Switch MSR_IA32_FRED_RSP0 between host and guest in vmx_prepare_switch_to_{host,guest}().
MSR_IA32_FRED_RSP0 is used during ring 3 event delivery only, thus KVM, running on ring 0, can run safely with guest FRED RSP0, i.e., no need to switch between host/guest FRED RSP0 during VM entry and exit.
KVM should switch to host FRED RSP0 before returning to user level, and switch to guest FRED RSP0 before entering guest mode.
Heh, if only KVM had a framework that was specifically designed for context switching MSRs on return to userspace. Translation: please use the user_return_msr() APIs.

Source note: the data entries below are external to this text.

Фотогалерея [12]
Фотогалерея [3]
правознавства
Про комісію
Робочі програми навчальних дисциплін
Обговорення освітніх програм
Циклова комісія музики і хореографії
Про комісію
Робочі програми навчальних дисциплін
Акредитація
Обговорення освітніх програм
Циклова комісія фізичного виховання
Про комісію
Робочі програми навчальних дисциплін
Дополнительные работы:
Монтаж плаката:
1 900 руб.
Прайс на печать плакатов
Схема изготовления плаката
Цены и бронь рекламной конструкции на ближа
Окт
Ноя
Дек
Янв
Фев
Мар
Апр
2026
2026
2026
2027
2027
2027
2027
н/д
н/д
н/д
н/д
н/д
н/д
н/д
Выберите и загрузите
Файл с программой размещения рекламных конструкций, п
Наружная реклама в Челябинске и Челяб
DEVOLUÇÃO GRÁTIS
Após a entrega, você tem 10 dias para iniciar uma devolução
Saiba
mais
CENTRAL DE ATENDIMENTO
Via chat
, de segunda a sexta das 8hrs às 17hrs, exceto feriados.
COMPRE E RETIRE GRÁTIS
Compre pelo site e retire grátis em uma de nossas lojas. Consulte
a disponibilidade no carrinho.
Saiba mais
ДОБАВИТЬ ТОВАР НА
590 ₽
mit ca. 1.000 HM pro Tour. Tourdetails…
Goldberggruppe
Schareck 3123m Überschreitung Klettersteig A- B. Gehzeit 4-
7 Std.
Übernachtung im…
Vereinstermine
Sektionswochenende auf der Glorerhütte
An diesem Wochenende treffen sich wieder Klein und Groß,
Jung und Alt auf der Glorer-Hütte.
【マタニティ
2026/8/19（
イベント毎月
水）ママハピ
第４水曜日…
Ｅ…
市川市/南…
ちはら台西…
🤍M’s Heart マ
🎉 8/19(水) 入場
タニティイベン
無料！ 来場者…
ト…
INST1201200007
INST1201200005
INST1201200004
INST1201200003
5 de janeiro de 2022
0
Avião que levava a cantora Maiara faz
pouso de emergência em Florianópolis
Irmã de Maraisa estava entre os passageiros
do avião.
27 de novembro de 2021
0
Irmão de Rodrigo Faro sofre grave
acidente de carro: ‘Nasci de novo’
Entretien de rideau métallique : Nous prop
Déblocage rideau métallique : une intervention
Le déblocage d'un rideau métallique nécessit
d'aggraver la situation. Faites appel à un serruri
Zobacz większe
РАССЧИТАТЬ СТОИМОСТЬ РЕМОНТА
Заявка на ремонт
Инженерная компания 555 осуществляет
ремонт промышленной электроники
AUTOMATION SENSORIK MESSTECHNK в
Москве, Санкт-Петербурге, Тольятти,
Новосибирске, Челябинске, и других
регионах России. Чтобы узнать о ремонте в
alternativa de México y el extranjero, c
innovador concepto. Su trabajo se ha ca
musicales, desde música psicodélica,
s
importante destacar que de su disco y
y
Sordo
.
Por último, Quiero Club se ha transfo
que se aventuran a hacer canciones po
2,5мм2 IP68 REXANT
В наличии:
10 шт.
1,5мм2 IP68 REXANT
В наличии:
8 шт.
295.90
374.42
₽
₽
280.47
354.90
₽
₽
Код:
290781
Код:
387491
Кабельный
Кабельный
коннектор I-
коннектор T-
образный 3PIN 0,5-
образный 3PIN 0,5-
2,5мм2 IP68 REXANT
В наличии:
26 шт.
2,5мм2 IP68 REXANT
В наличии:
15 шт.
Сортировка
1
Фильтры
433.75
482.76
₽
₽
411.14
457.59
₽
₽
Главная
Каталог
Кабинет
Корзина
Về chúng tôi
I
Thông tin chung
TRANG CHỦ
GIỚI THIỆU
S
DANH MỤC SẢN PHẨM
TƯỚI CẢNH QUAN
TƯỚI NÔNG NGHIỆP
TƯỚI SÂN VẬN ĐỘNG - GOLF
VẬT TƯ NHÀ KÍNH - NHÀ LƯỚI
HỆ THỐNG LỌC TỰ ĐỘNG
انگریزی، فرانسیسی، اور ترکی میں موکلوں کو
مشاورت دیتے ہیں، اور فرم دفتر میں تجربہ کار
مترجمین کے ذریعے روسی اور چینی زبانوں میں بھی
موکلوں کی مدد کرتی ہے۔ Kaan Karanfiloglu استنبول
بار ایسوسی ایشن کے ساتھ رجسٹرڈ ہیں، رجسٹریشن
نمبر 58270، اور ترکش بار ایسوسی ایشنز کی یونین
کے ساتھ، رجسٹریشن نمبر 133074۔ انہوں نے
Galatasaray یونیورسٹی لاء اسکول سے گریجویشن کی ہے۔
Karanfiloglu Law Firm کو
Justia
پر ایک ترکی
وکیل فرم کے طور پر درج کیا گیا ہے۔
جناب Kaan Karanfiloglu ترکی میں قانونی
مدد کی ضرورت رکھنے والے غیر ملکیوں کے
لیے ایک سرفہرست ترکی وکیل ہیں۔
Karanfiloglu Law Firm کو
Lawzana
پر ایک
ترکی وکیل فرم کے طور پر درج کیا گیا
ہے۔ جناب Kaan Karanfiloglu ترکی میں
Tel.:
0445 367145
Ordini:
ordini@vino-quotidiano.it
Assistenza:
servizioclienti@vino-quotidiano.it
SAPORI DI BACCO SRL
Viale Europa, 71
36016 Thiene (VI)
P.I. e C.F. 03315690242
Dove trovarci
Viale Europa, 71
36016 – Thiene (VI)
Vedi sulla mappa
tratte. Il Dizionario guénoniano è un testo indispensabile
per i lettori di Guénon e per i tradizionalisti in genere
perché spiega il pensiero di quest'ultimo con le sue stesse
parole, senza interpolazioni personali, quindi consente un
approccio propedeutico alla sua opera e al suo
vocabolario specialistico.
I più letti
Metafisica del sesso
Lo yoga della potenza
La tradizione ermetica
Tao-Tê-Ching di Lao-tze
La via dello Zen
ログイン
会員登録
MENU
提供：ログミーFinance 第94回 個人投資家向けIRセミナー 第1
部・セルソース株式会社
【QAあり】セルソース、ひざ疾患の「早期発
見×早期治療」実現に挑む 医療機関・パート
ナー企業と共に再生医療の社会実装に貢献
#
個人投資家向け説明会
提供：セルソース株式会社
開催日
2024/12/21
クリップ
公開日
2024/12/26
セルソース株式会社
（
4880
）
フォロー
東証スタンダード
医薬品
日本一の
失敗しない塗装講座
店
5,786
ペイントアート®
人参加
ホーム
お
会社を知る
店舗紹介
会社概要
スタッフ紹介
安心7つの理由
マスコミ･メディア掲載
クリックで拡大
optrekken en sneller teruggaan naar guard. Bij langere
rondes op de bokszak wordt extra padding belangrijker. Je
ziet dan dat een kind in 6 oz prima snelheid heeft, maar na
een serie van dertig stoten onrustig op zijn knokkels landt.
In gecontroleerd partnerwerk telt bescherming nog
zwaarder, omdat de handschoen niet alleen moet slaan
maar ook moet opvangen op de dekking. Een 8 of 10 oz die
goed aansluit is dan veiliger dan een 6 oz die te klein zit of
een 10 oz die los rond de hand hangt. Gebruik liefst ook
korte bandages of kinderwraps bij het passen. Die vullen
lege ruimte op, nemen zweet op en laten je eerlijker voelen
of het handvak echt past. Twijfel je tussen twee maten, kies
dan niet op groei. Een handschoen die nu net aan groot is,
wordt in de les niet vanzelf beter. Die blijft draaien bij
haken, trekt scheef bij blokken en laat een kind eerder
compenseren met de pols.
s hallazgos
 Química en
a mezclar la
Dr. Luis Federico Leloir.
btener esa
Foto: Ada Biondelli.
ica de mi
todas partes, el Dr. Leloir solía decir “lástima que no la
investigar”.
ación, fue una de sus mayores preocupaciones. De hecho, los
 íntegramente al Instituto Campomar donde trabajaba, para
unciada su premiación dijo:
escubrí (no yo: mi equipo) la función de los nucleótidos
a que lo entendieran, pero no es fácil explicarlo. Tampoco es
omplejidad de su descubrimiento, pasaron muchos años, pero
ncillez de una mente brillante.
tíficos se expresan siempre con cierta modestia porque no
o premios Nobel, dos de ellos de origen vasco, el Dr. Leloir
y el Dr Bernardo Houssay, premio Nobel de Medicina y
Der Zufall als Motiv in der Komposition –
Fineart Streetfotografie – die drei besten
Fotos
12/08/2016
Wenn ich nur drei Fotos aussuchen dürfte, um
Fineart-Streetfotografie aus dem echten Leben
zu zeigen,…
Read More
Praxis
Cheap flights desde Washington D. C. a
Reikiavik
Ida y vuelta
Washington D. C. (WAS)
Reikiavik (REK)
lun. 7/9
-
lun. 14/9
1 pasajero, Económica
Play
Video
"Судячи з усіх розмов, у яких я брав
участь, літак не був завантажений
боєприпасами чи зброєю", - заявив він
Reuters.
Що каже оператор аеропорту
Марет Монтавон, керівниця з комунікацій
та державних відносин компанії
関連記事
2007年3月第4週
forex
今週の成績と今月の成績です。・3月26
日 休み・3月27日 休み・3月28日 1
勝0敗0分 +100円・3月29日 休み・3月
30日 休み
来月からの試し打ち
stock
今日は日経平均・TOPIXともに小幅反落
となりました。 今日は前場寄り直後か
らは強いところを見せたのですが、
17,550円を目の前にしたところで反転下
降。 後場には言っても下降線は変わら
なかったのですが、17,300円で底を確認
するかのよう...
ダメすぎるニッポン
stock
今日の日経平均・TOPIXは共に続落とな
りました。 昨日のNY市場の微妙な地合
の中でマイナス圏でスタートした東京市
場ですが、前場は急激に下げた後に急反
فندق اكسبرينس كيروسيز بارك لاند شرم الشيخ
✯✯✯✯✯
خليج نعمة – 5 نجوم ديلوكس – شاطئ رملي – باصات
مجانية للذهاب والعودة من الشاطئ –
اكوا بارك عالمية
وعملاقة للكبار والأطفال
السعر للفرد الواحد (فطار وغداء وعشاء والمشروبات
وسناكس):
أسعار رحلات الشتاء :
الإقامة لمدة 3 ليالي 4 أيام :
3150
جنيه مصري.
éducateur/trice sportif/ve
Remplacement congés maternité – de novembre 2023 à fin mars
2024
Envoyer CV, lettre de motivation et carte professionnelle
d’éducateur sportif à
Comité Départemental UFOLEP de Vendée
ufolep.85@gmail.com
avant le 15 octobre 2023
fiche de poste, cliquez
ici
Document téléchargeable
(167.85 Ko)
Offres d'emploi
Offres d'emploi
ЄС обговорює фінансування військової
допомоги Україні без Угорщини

IIUC the user return MSR framework works for MSRs that are per CPU constants, but like MSR_KERNEL_GS_BASE, MSR_IA32_FRED_RSP0 is a per *task* constant, thus we can't use it.
Ah, in that case, the changelog is very misleading and needs to be fixed.
I probably should've given more details about how FRED RSPs are used: RSP0 is a bit of special because it's a per task constant pointing to its kernel stack top, while other RSPs are per CPU constants.
Alternatively, is the desired RSP0 value tracked anywhere other than the MSR?
Yes, It's simply "(unsigned long)task_stack_page(task) + THREAD_SIZE".
E.g. if it's somewhere in task_struct, then kvm_on_user_return() would restore the current task's desired RSP0.
So you're suggesting to extend the framework to allow per task constants?
Even if we don't get fancy, avoiding the RDMSR to get the current task's value would be nice.
TBH, I didn't know RDMSR is NOT a preferred approach. But it does make sense because it costs hundreds cycles to read from CR2.
And of course this can be easily changed to "(unsigned long)task_stack_page(task) + THREAD_SIZE".